Tentu saja Jeonghan tidak kaget dengan pujian itu, seumur hidupnya dihabiskan untuk mendengar pujian semacam itu berkali – kali. Wanita itu tersenyum, mungkin bisa dipertimbangkan sebagai senyum tercantiknya. "Tidak bisa dikategorikan cinta pertama.. tapi kalau bukan itu, aku tak tahu harus menyebutnya apa."


Seungcheol menangis.

Tidak disadarinya, dan air matanya tak sengaja jatuh pada kertas yang dipegangnya.

"Jadi seperti ini rasanya menangis karena sesuatu yang indah," gumam Seungcheol, tersenyum. Ia bisa membayangkan wanita bernama Jeonghan itu menulis deret – deret puisi itu dengan senyum tercantiknya. "Bolehkah.. aku menyimpan lukisan ini, Ahjumma?"

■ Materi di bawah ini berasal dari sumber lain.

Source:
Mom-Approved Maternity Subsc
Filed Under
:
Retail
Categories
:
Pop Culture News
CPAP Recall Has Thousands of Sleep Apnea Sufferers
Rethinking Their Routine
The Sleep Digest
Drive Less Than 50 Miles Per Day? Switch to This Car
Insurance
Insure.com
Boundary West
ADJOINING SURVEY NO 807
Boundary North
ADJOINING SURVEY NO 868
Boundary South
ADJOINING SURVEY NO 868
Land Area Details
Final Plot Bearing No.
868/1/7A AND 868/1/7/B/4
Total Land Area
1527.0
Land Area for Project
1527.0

"Kurasa Jeonghan akan setuju tentang itu," wanita itu mengangguk, tersenyum.

Setelah berbincang beberapa saat dengan ibu dari Jeonghan itu, pemuda itu ijin undur diri, dan direspon dengan pelepasan yang kurang rela dari ibu Jeonghan.

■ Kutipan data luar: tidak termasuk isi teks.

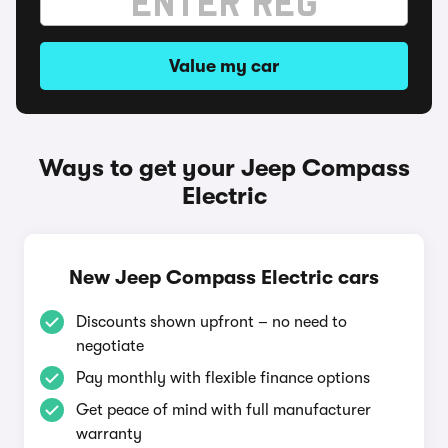
Value my car
Ways to get your Jeep Compass
Electric
New Jeep Compass Electric cars
Discounts shown upfront – no need to
negotiate
Pay monthly with flexible finance options
Get peace of mind with full manufacturer
warranty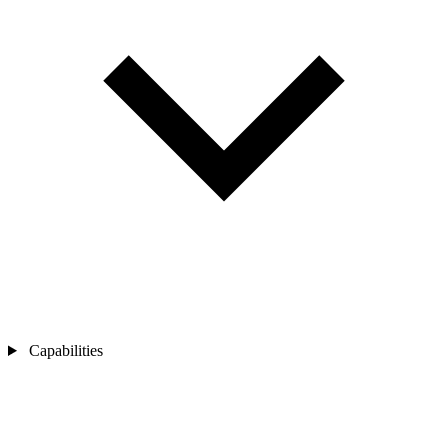
Capabilities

"Rasanya seperti menatap ke dalam mata Jeonghanku.." wanita tua itu menahan air matanya yang nyaris merebak lahi dan berpesan dengan sungguh – sungguh pada Seungcheol, "Tolong jaga mata Jeonghan-ku untukku, nak..."

Seungcheol mengangguk, dengan tak kalah sungguh – sungguh.

Setelah mengucapkan Sampai Jumpa pada ibu Jeonghan, Seungcheol berbalik, berjalan perlahan meninggalkan rumah itu. Hatinya terasa ringan, ditatapnya sekali lagi lukisan yang dibuat oleh wanita cantik itu. Potret wajahya dengan mata tertutup.

"Kau mungkin memang tak melihat mataku dengan jelas di mimpimu, Jeonghan."

"Itu menjelaskan semuanya,"

"Karena mataku adalah matamu."

Seungcheol menatap ke arah langit, berharap wanita itu menatap balik ke arahnya dengan senyum yang sangat ia puja. Cukup untuk Seungcheol anggap sebagai senyum malaikat.

"Aku akan menggantikan melihat dunia ini utukmu, Yoon Jeonghan."